Sotto la guida di Tim Kuniskis, responsabile di Stellantis in Nord America, la divisione SRT si prepara a lanciare veicoli che promettono di ridefinire i concetti di potenza, aerodinamica, maneggevolezza e tecnologia. L’obiettivo è chiaro: offrire agli appassionati l’esperienza di guida emozionante e performante che si aspettano da un marchio con una storia così ricca.

Una Squadra Dedicata all’Eccellenza

“Stiamo ricostituendo la squadra,” ha dichiarato Kuniskis, sottolineando l’importanza di questo ritorno per il futuro dei prodotti ad alte prestazioni del gruppo. Stellantis sta collaborando attivamente con i team di sviluppo prodotto e tecnologia per selezionare i migliori ingegneri specializzati in propulsori e dinamica del veicolo. L’obiettivo è creare un team di esperti all’altezza del nome SRT, capace di innovare e superare i limiti esistenti.

SRT: Oltre le Auto, un Impegno a 360 Gradi

La divisione SRT, recentemente ricostituita, avrà un ruolo centrale anche nella supervisione di Direct Connection, il programma di vendita online di Stellantis che offre veicoli usati aziendali a prezzi vantaggiosi per dipendenti e familiari.

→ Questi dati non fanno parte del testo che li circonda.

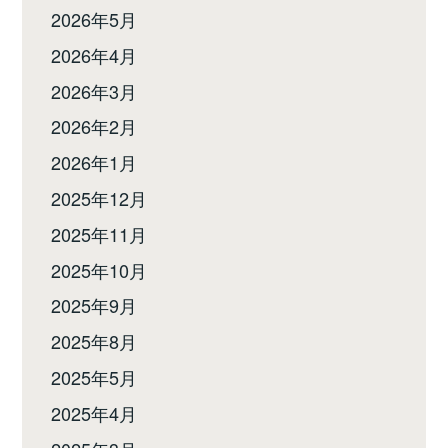
2026年5月
2026年4月
2026年3月
2026年2月
2026年1月
2025年12月
2025年11月
2025年10月
2025年9月
2025年8月
2025年5月
2025年4月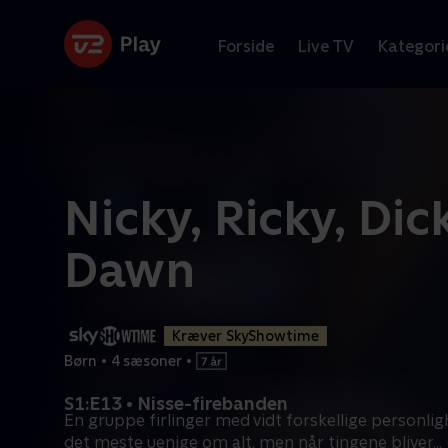
Forside
Live TV
Kategori
Nicky, Ricky, Dic
Dawn
Kræver SkyShowtime
Børn
•
4 sæsoner
•
S1:E13 • Nisse-firebanden
En gruppe firlinger med vidt forskellige personlig
det meste uenige om alt, men når tingene bliver
...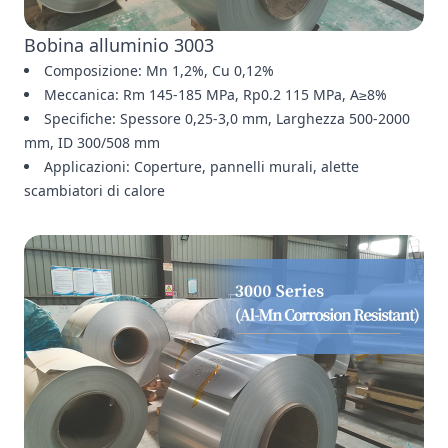
Bobina alluminio 3003
Composizione: Mn 1,2%, Cu 0,12%
Meccanica: Rm 145-185 MPa, Rp0.2 115 MPa, A≥8%
Specifiche: Spessore 0,25-3,0 mm, Larghezza 500-2000
mm, ID 300/508 mm
Applicazioni: Coperture, pannelli murali, alette
scambiatori di calore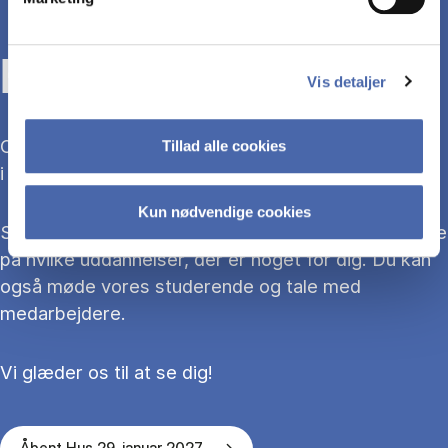
KOM TIL ÅBENT HUS
Vis detaljer
Overvejer du at søge ind på en bacheloruddannelse
Tillad alle cookies
i 2027?
Kun nødvendige cookies
Så kom med til Åbent Hus, hvor du kan blive klogere
på hvilke uddannelser, der er noget for dig. Du kan
også møde vores studerende og tale med
medarbejdere.
Vi glæder os til at se dig!
Åbent Hus 29. januar 2027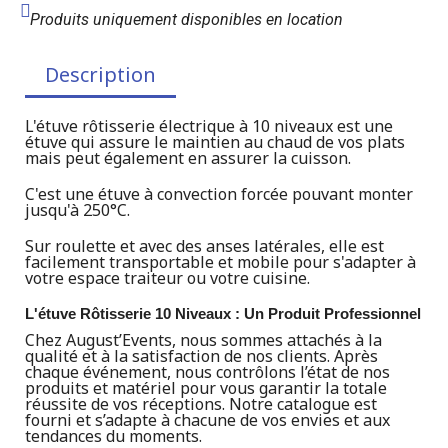
Produits uniquement disponibles en location
Description
L'étuve rôtisserie électrique à 10 niveaux est une
étuve qui assure le maintien au chaud de vos plats
mais peut également en assurer la cuisson.
C'est une étuve à convection forcée pouvant monter
jusqu'à 250°C.
Sur roulette et avec des anses latérales, elle est
facilement transportable et mobile pour s'adapter à
votre espace traiteur ou votre cuisine.
L'étuve Rôtisserie 10 Niveaux : Un Produit Professionnel
Chez August’Events, nous sommes attachés à la
qualité et à la satisfaction de nos clients. Après
chaque événement, nous contrôlons l’état de nos
produits et matériel pour vous garantir la totale
réussite de vos réceptions. Notre catalogue est
fourni et s’adapte à chacune de vos envies et aux
tendances du moments.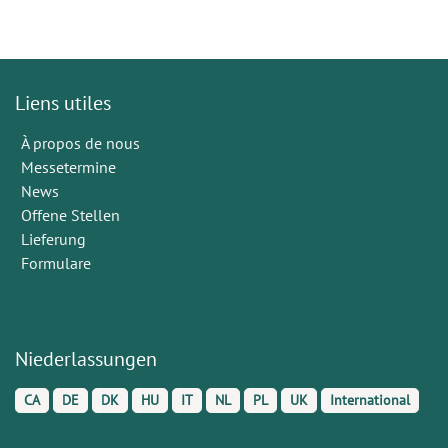
Liens utiles
À propos de nous
Messetermine
News
Offene Stellen
Lieferung
Formulare
Niederlassungen
CA
DE
DK
HU
IT
NL
PL
UK
International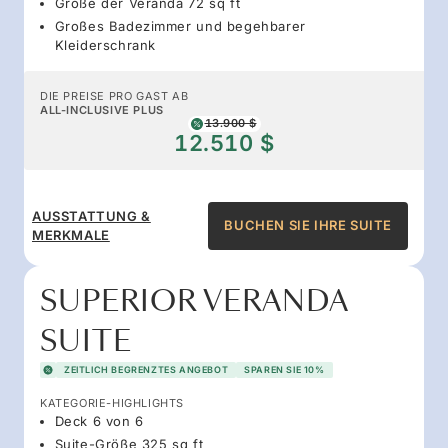
Größe der Veranda 72 sq ft
Großes Badezimmer und begehbarer
Kleiderschrank
DIE PREISE PRO GAST AB
ALL-INCLUSIVE PLUS
13.900 $
12.510 $
AUSSTATTUNG &
BUCHEN SIE IHRE SUITE
MERKMALE
SUPERIOR VERANDA
SUITE
ZEITLICH BEGRENZTES ANGEBOT
SPAREN SIE 10%
KATEGORIE-HIGHLIGHTS
Deck 6 von 6
Suite-Größe 325 sq ft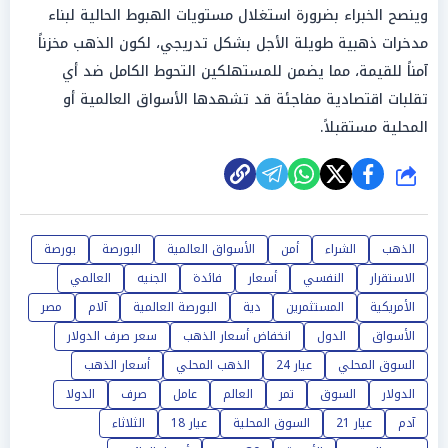
وينصح الخبراء بضرورة استغلال مستويات الهبوط الحالية لبناء
مدخرات ذهبية طويلة الأجل بشكل تدريجي، لكون الذهب مخزناً
آمناً للقيمة، مما يضمن للمستهلكين التحوط الكامل ضد أي
تقلبات اقتصادية مفاجئة قد تشهدها الأسواق العالمية أو
المحلية مستقبلاً.
شارك
الذهب
الشراء
أمن
الأسواق العالمية
البورصة
بورصة
الاستقرار
النفسي
أسعار
فائدة
الجنيه
العالمي
الأمريكية
المستثمرين
دية
البورصة العالمية
آلام
مصر
الأسواق
الدول
انخفاض أسعار الذهب
سعر صرف الدولار
السوق المحلي
عيار 24
الذهب المحلي
أسعار الذهب
الدولار
السوق
تمر
العالم
عامل
صرف
الدولا
آدم
عيار 21
السوق المحلية
عيار 18
الثلاثاء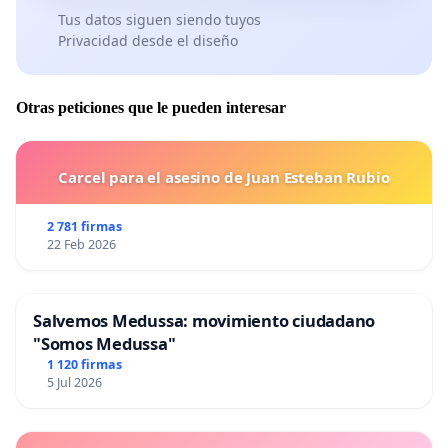
Tus datos siguen siendo tuyos
Privacidad desde el diseño
Otras peticiones que le pueden interesar
Carcel para el asesino de Juan Esteban Rubio
2 781 firmas
22 Feb 2026
Salvemos Medussa: movimiento ciudadano
"Somos Medussa"
1 120 firmas
5 Jul 2026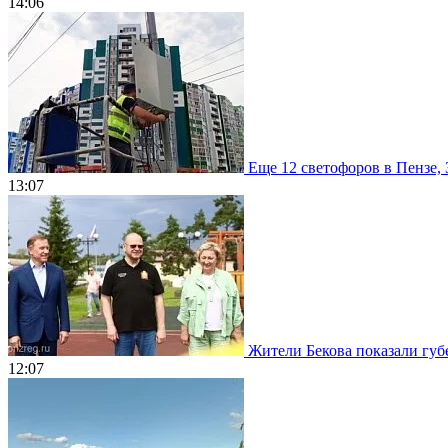
14:06
Еще 12 светофоров в Пензе, 
13:07
Жители Бекова показали губе
12:07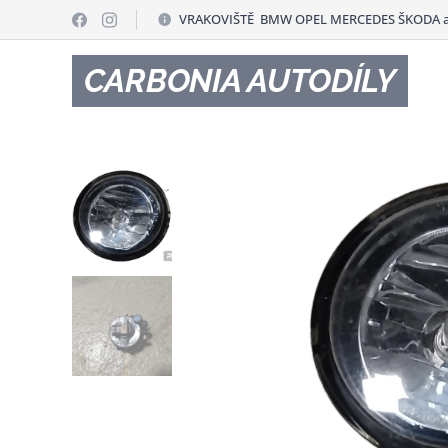
VRAKOVIŠTĚ BMW OPEL MERCEDES ŠKODA a
CARBONIA AUTODÍLY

Inoltre, SRT gestirà le iniziative motoristiche nordamericane di Chrysler, Dodge, Jeep e Ram, inclusa la partecipazione alla NHRA (National Hot Rod Association) e il ritorno di Ram alla NASCAR Truck Series nel 2026.

Le Radici di un Mito: Dalla Viper alla SRT

Le origini del marchio SRT affondano nel lontano 1989, quando Lee Iacocca, allora al timone di Chrysler, diede vita al Team Viper con l’obiettivo di sviluppare la leggendaria Dodge Viper. Questo iconico modello, spinto da un motore V10, beneficiò anche del contributo di Lamborghini, all’epoca parte del gruppo Chrysler.
Successivamente, il Team Viper si unì al Team Prowler, responsabile della Plymouth Prowler, dando vita alla Specialty Vehicle Engineering (SVE). Nel 2002, la divisione fu ribattezzata Performance Vehicle Operations (PVO), ma il logo SRT era già presente su tutti i veicoli sviluppati. Questo portò alla ridenominazione del team in SRT nel 2004, sancendo la nascita ufficiale del marchio.

I Modelli Iconici che Hanno Fatto la Storia di SRT

Nel corso degli anni, SRT ha prodotto modelli che sono diventati veri e propri oggetti del desiderio per gli appassionati di auto ad alte prestazioni. Tra questi, spiccano la Dodge Charger SRT 392, equipaggiata con un motore V8 6.4 da 485 CV, e la Dodge Challenger SRT Hellcat, lanciata nel 2015 e dotata del celebre V8 sovralimentato Hellcat 6.2 da 707 CV (poi portato a 717 CV nelle versioni più recenti).
Un altro modello iconico è la Dodge Challenger SRT Demon, presentata nel 2017 e dotata di un motore V8 6.2 sovralimentato da 808 CV, capace di raggiungere una velocità massima di 346 km/h. Infine, non possiamo dimenticare la Jeep Grand Cherokee SRT Trackhawk, un SUV ad alte prestazioni capace di raggiungere i 290 km/h, che la rende ancora oggi uno dei SUV di serie più veloci al mondo.

Un Ritorno Atteso e Promettente

Il ritorno di SRT rappresenta una notizia entusiasmante per gli appassionati di auto ad alte prestazioni. La divisione ha una storia ricca di successi e modelli iconici, e il suo rilancio promette di portare sul mercato veicoli ancora più innovativi e performanti. Resta da vedere come Stellantis intenderà declinare il marchio SRT nel contesto attuale, con una crescente attenzione all’elettrificazione e alla sostenibilità. Tuttavia, la passione e l’esperienza del team SRT sono una garanzia di successo.